(Extracted material)

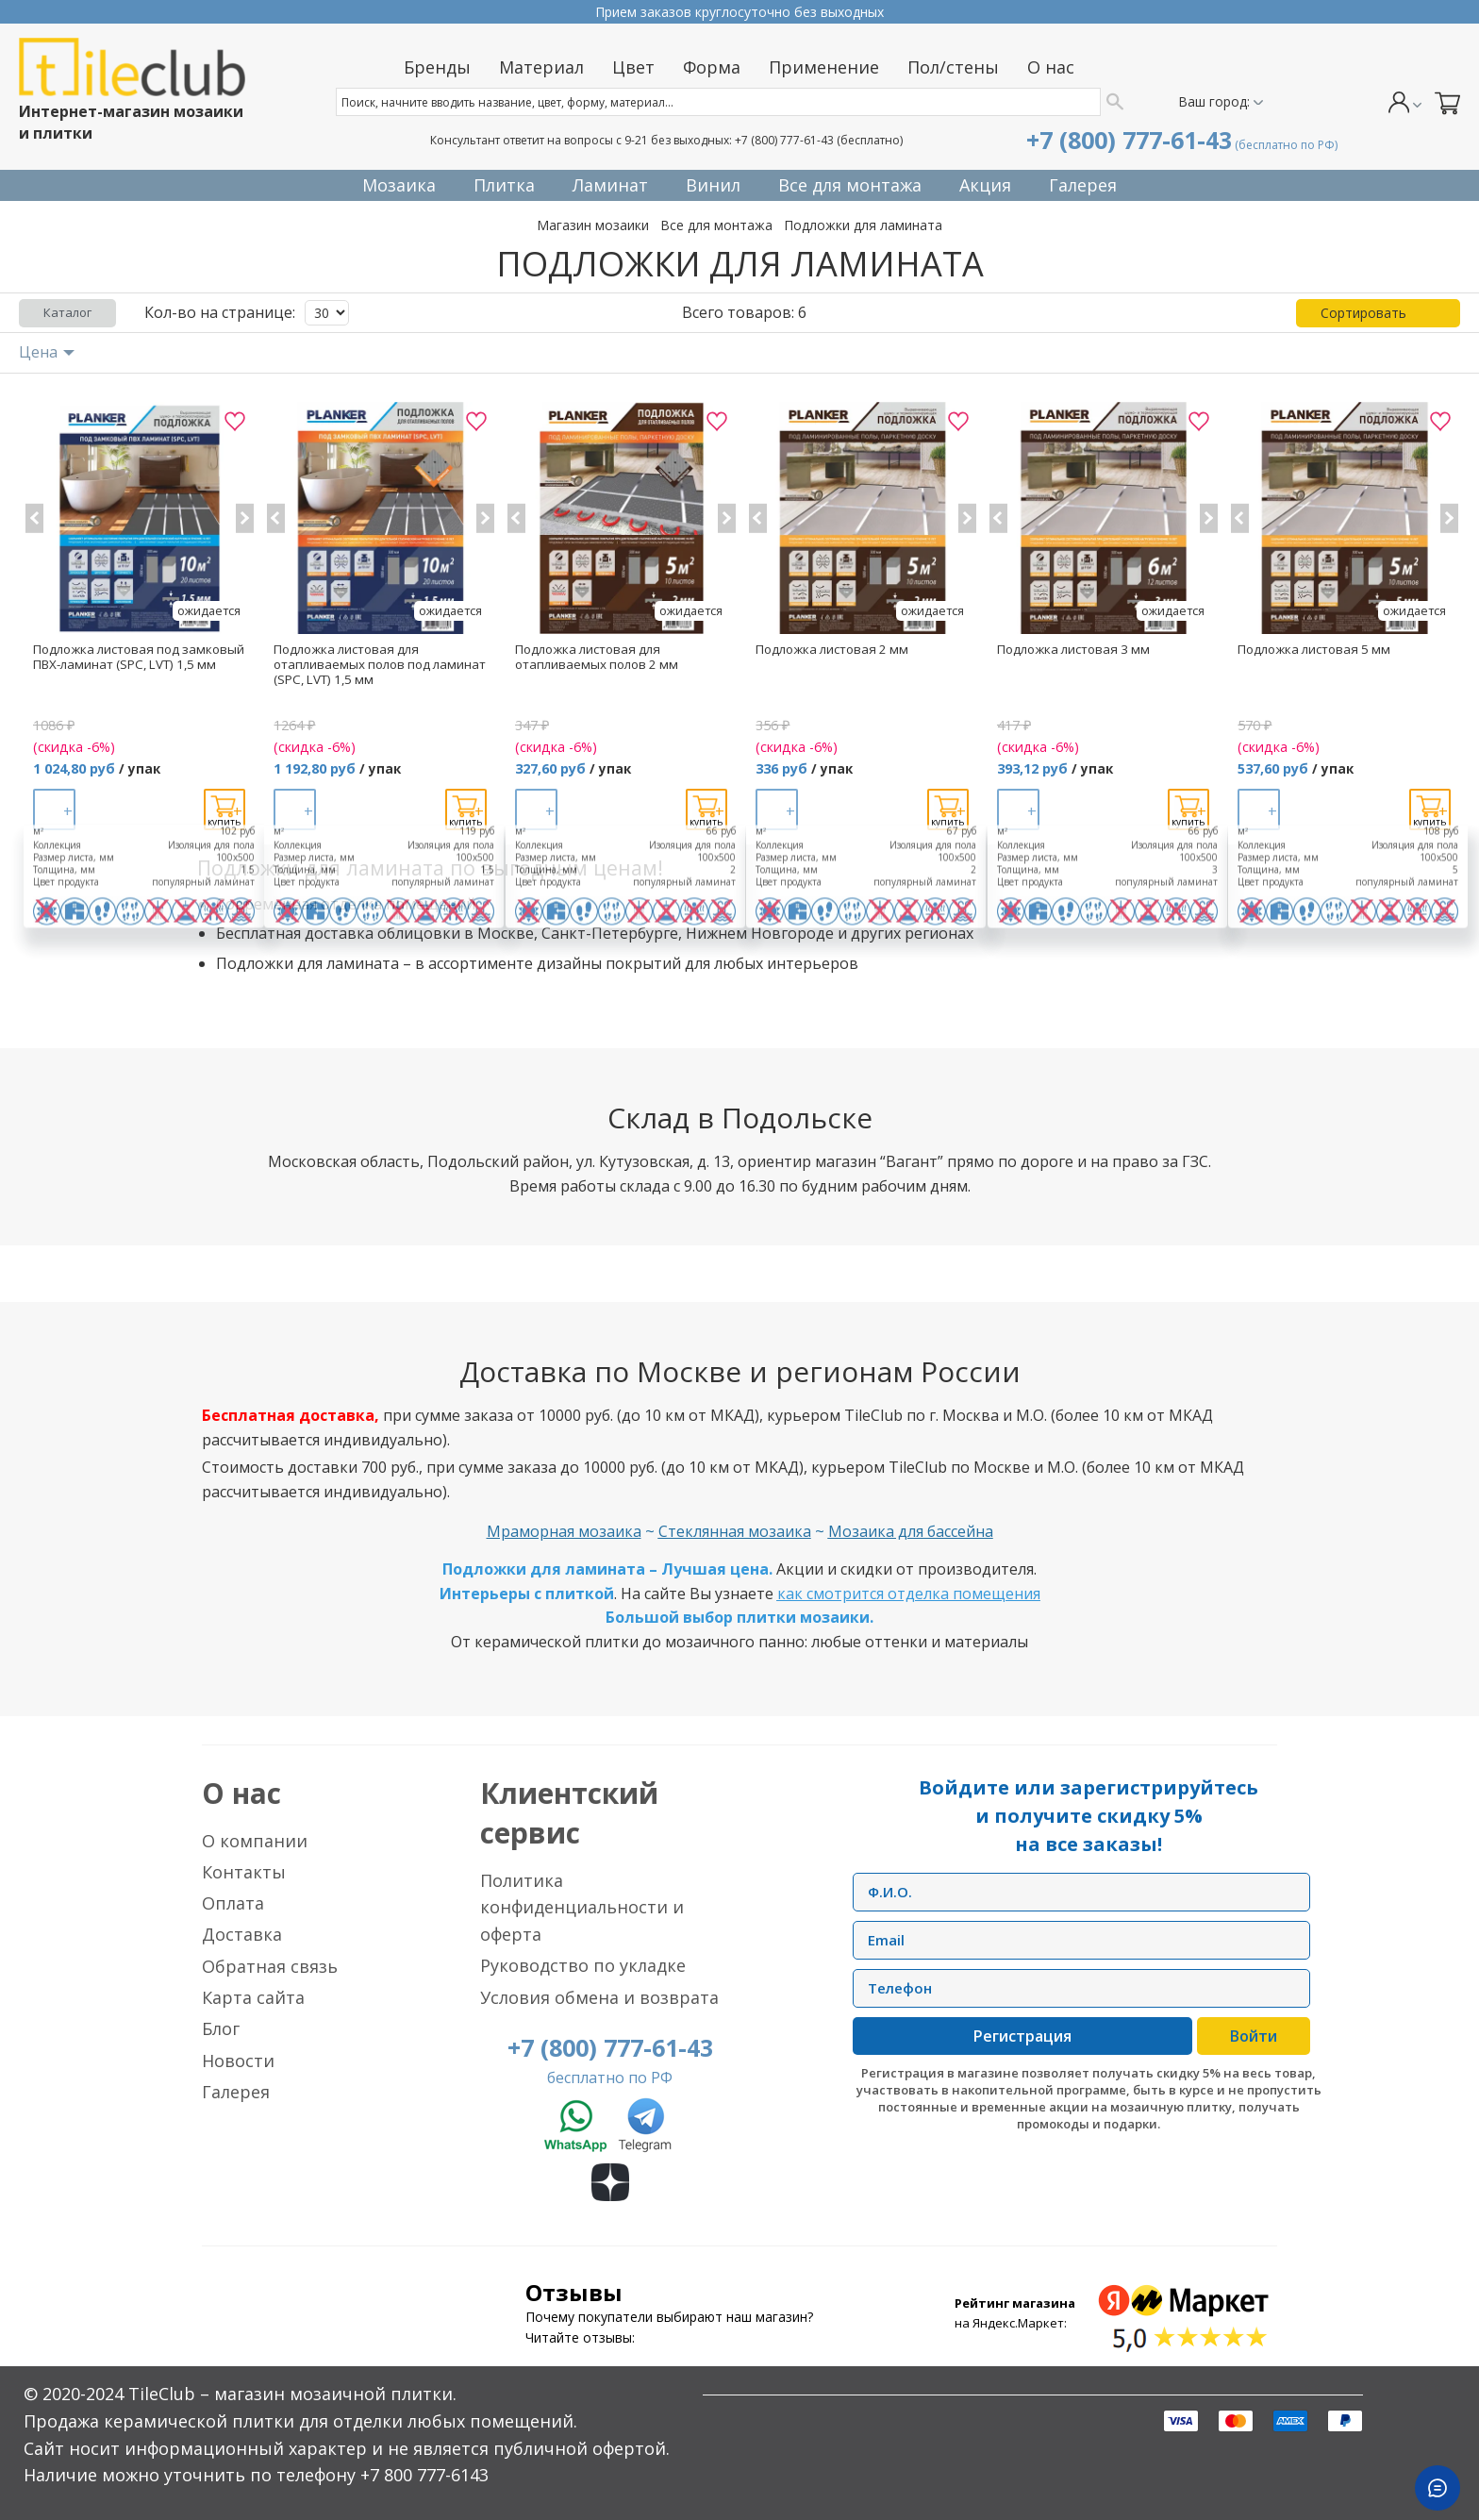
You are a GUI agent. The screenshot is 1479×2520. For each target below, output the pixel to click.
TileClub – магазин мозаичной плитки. (292, 2393)
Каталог (67, 312)
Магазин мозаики (593, 225)
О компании (254, 1840)
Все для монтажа (716, 225)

(End Extracted material)

The task |
With the pictures left out, return all the material above exactly.

Solution to this task |
You are a GUI agent. The screenshot is 1479×2520. For each target below, output the pixel to click.
TileClub – магазин мозаичной плитки. (292, 2393)
Каталог (67, 312)
Магазин мозаики (593, 225)
О компании (254, 1840)
Все для монтажа (716, 225)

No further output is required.